Bar owners warned against hosting minors

City of Kigali Mayor, Fidèle Ndayisaba, yesterday cautioned bar owners against selling alcohol to under age children following another police swoop on Friday night in which about thirty teenagers were rounded up from bars.
Kigali City Mayor Fidèle Ndayisaba talking to the teens at police Kacyiru. (Timothy Kisambira)
Kigali City Mayor Fidèle Ndayisaba talking to the teens at police Kacyiru. (Timothy Kisambira)

City of Kigali Mayor, Fidèle Ndayisaba, yesterday cautioned bar owners against selling alcohol to under age children following another police swoop on Friday night in which about thirty teenagers were rounded up from bars.

Police say the teenagers were got from different bars around city suburbs, allegedly enjoying alcoholic beverages, an act that is against a December 2011 directive that stops minors, below 18 years of age from entering bars or consuming alcohol.

Many of them had no identity cards at the time of arrest while others were clearly no older than 15. One minor, who claimed to be aged 18, blames the manager at a bar in Remera where she was grabbed from, for allowing her inside the premises.

“We understand that bar owners are in business but we want you to render responsible services and protect minors by refusing them entry,” said Ndayisaba.

The minors were assembled before their parents at the Police headquarters in Kacyiru on Saturday morning.

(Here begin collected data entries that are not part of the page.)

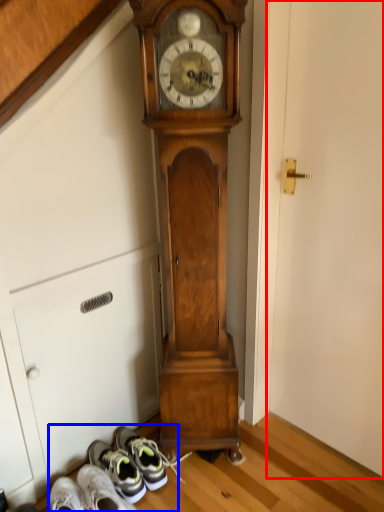 Question: Which point is closer to the camera, door (highlighted by a red box) or shoe (highlighted by a blue box)?

Choices:
 (A) door
 (B) shoe

Answer: (A) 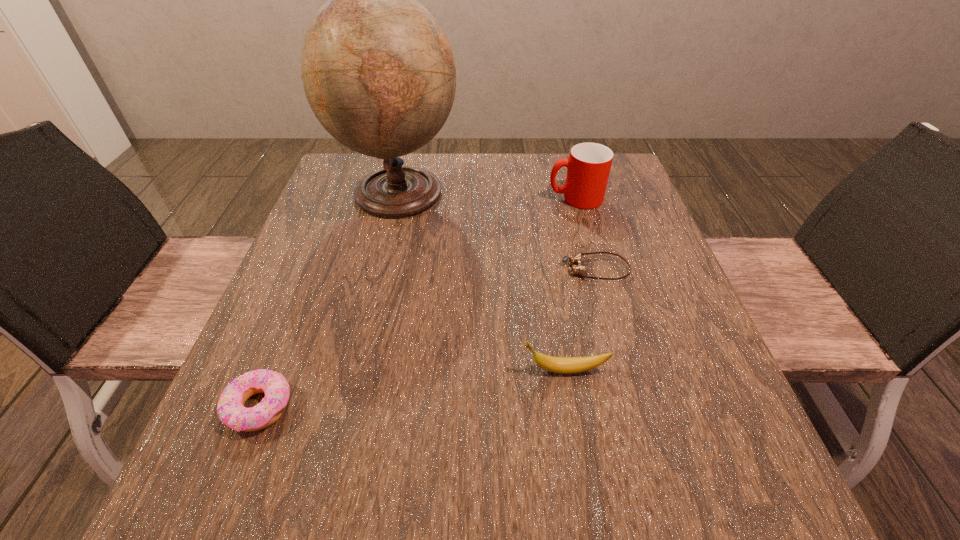 Where is `free space between the banana and the shortest object`? The width and height of the screenshot is (960, 540). free space between the banana and the shortest object is located at coordinates (580, 320).

Identify which object is the nearest to the fourth tallest object. Please provide its 2D coordinates. Your answer should be formatted as a tuple, i.e. [(x, y)], where the tuple contains the x and y coordinates of a point satisfying the conditions above.

[(567, 365)]

Where is `object that stands as the second closest to the shortest object`? The image size is (960, 540). object that stands as the second closest to the shortest object is located at coordinates (567, 365).

This screenshot has width=960, height=540. Identify the location of free space that satisfies the following two spatial constraints: 1. on the front-facing side of the globe; 2. on the side of the second tallest object with the handle. (397, 198).

The image size is (960, 540). Find the location of `vacant region that satisfies the following two spatial constraints: 1. on the back side of the doughnut; 2. on the side of the fourth shortest object with the handle`. vacant region that satisfies the following two spatial constraints: 1. on the back side of the doughnut; 2. on the side of the fourth shortest object with the handle is located at coordinates (343, 198). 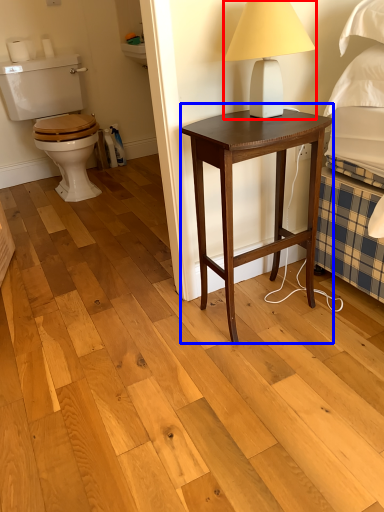 Question: Which of the following is the closest to the observer, table lamp (highlighted by a red box) or nightstand (highlighted by a blue box)?

Choices:
 (A) table lamp
 (B) nightstand

Answer: (A)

They looked haggard and some clearly hungry as most of them had been arrested between 2-4am and had spent the night under police detention.

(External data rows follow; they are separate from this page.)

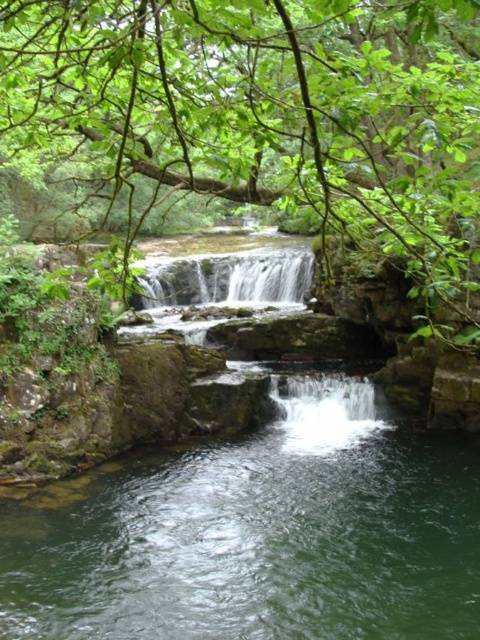 Question: Observing the image, what is the correct spatial positioning of clear water at center in reference to white smooth waterfall at center?

Choices:
 (A) above
 (B) below

Answer: (B)

Question: Which of the following is the farthest from the observer?

Choices:
 (A) (113, 195)
 (B) (286, 250)

Answer: (B)

Question: Which point is closer to the camera?

Choices:
 (A) (345, 177)
 (B) (204, 253)
 (C) (214, 637)

Answer: (C)

Question: Among these points, which one is nearest to the camera?

Choices:
 (A) (173, 556)
 (B) (176, 282)
 (C) (24, 104)

Answer: (C)

Question: Can you confirm if clear water at center is bigger than green leafy tree at center?

Choices:
 (A) yes
 (B) no

Answer: (B)

Question: Is green leafy tree at center above white smooth waterfall at center?

Choices:
 (A) no
 (B) yes

Answer: (B) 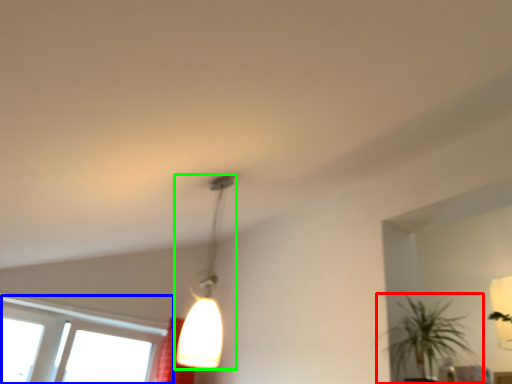 Question: Which object is positioned closest to houseplant (highlighted by a red box)? Select from window (highlighted by a blue box) and lamp (highlighted by a green box).

Choices:
 (A) window
 (B) lamp

Answer: (B) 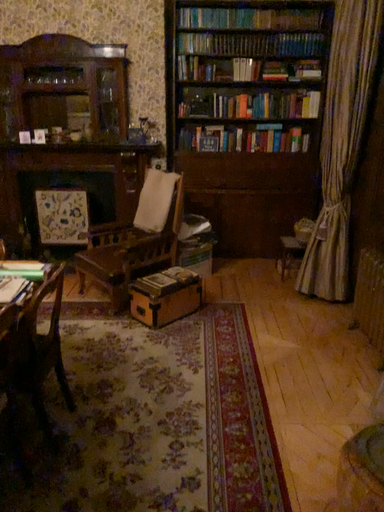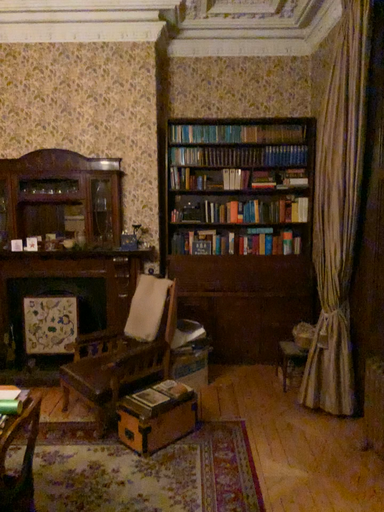 Question: Which way did the camera rotate in the video?

Choices:
 (A) rotated downward
 (B) rotated upward

Answer: (B) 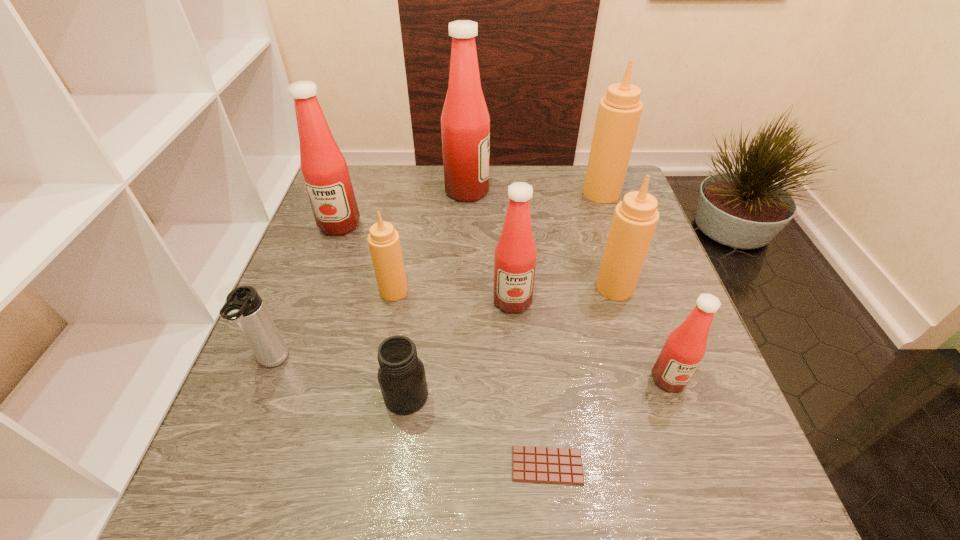 Locate an element on the screen. The image size is (960, 540). red condiment that is the second closest to the second biggest tan condiment is located at coordinates [x=685, y=346].

Select which tan condiment is the closest to the shortest object. Please provide its 2D coordinates. Your answer should be formatted as a tuple, i.e. [(x, y)], where the tuple contains the x and y coordinates of a point satisfying the conditions above.

[(635, 218)]

Point out which tan condiment is positioned as the second nearest to the brown candy bar. Please provide its 2D coordinates. Your answer should be formatted as a tuple, i.e. [(x, y)], where the tuple contains the x and y coordinates of a point satisfying the conditions above.

[(384, 244)]

Where is `vacant position in the image that satisfies the following two spatial constraints: 1. on the front-facing side of the biggest red condiment; 2. on the front side of the leftmost tan condiment`? vacant position in the image that satisfies the following two spatial constraints: 1. on the front-facing side of the biggest red condiment; 2. on the front side of the leftmost tan condiment is located at coordinates (464, 291).

Identify the location of blank area in the image that satisfies the following two spatial constraints: 1. on the handle side of the thermos bottle; 2. on the right side of the jar. (259, 396).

But some told The New Times that they had been picked up by police as early as 9pm on Friday night, reportedly attending ‘end of holiday’ parties or ‘meeting friends’. These were made to apologise to their parents and pledged to reform. Under the law, they can’t be charged or detained for they are minors.

One of those arrested is 14-year old girl who had left home with her brother only to meet her friends who convinced her to go to a pool party at Aloha Club in Kibagabaga, a popular hangout for young people.

The brother took off but the sister wasn’t fast enough. Her mother joined others to pick up their kids at the police but she looked worried.  Sunday Times later learnt that the girl was supposed to fly back to the UK where she’s a student.

Meanwhile, the Aloha bar manager was brought in along with his young clients; the only difference, his hands were in handcuffs and will now be facing several charges including selling alcohol to minors.

He claimed the children picked from his bar were not drinking but had come to swim and dance with friends and at the time of the police raid, the management had stopped the music trying to push out the kids as it was late, past 9pm.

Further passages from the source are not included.